Senate hopeful Alison Lundergan Grimes criticized Republican incumbent Mitch McConnell Monday night for his ties to “the Koch brothers.” But Grimes apparently doesn’t apologize for her own ties to big progressive donors through a network called the Democracy Alliance.
In her debate with McConnell three weeks before Kentucky voters decide whether she should replace him in the U.S. Senate, Grimes criticized the minority leader for acting as a “henchman” to Charles and David Koch, who are business tycoons, philanthropists and conservative mega-donors.
The Kentucky Democrat disparagingly called the Koch brothers McConnell’s “family.”
“I’m not bought and paid for by the Koch brothers,” Grimes said during Monday night’s debate.
From Senate Majority Leader Harry Reid on down, Democrats in recent years have sought to demonize the Kochs for pouring millions into conservative candidates and causes.
Grimes, Kentucky’s current secretary of state, though, maintains a connection to the Democracy Alliance, which funnels millions of dollars to more than 180 left-wing organizations through what critics call “dark money” practices.
In late April, Grimes attended a secret meeting of Democracy Alliance donors–including liberal billionaire Tom Steyer and Jonathan Soros, son of leftist billionaire George Soros– as well as Democratic politicians and officials from organizations backed by the network.
According to an agenda from the gathering, Grimes participated in a “partner-organized” meet-and-greet.
“Partners” is the word the Democracy Alliance uses for its donors.
A video produced by the right-leaning America Rising PAC shows Grimes walking through the Chicago hotel where the conference was held. She did not answer questions.
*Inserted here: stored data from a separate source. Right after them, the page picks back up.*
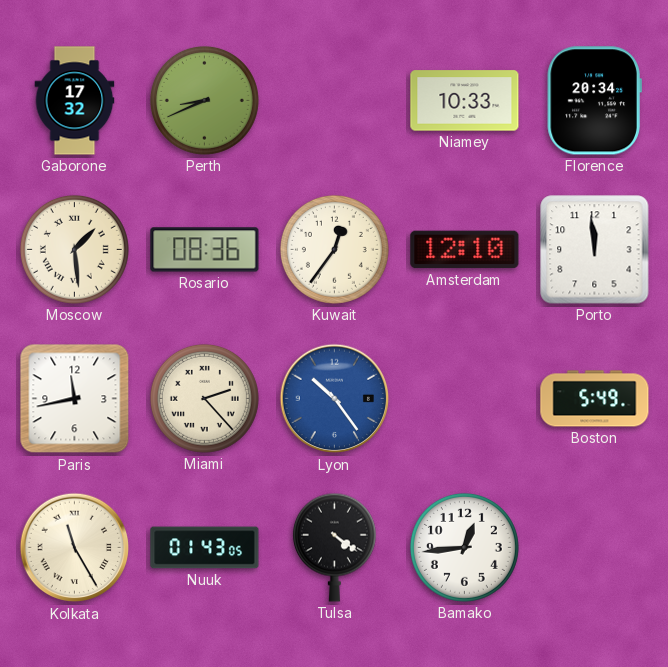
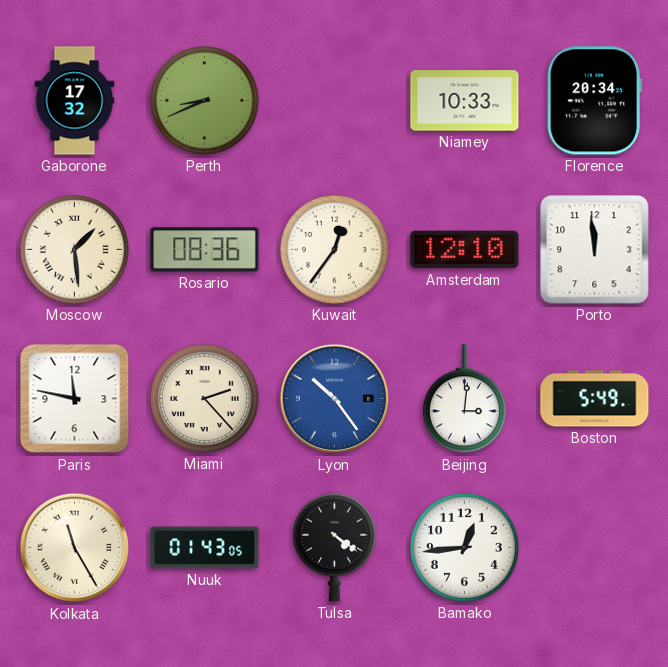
Paris: 11:43 -> 11:47
Beijing: none -> 3:01
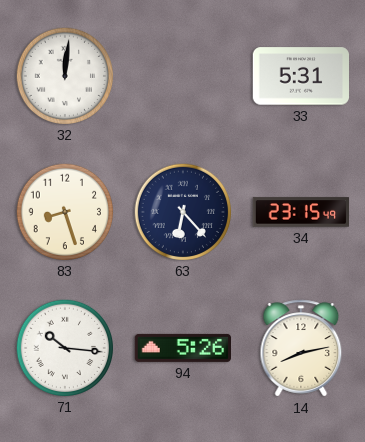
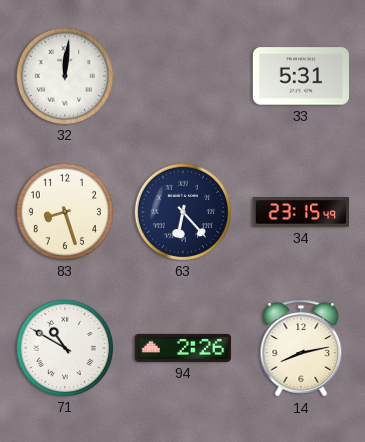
71: 10:16 -> 10:50
94: 5:26 -> 2:26
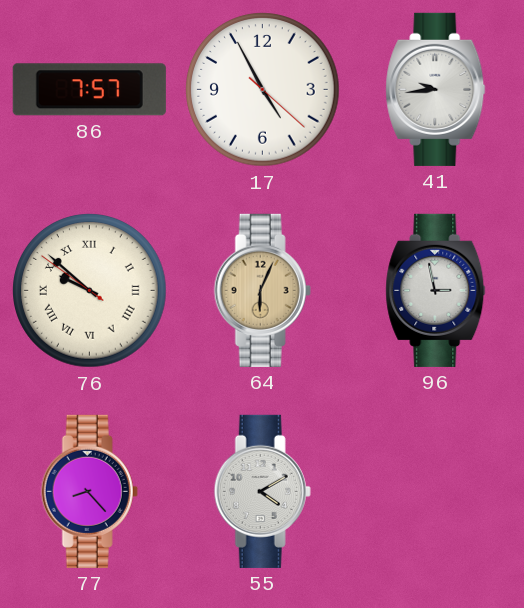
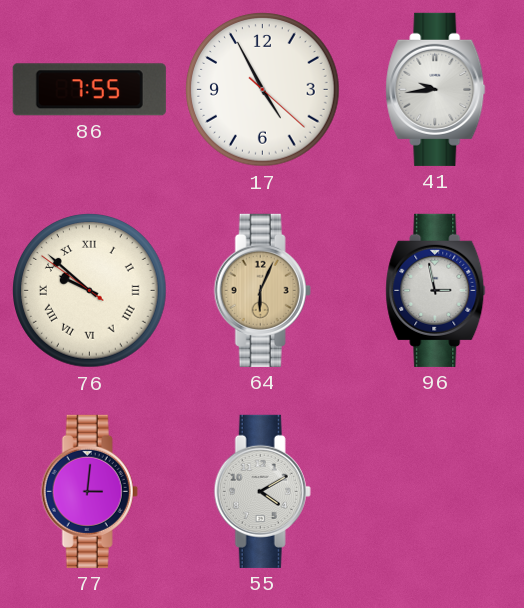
86: 7:57 -> 7:55
77: 8:23 -> 3:01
The Grimes campaign did not respond to a request for comment by The Daily Signal.
An internal memo from Democracy Alliance spokeswoman Stephanie Mueller describes the network as the “largest convener of progressive individual and institutional donors and serve as a ‘center of gravity’ for the progressive funding world.”
Mueller’s memo, which outlines talking points for the Democracy Alliance’s top officials, touts its work in organizing progressives.
“Over the past nine years, the Democracy Alliance has aligned donors, leaders in the progressive movement, and political infrastructure in order to achieve victories at the ballot box and in policy fights…,” the memo says.
A briefing book for conference attendees, first obtained by Politico, outlines plans to air advertisements and mobilize crucial voter blocs ahead of the Nov. 4 midterm elections to boost progressive candidates.
According to campaign finance records, Grimes’ biggest contributor is network member Emily’s List — a nonprofit that works to elect pro-choice, Democratic women. Of 14 liberal groups spending money in Kentucky’s Senate race, five are part of the network.
The Democratic Senatorial Campaign Committee has pumped more than $2 million into the Senate race in the Bluegrass State. It said yesterday, though, that it will not run any more ads in the final three weeks.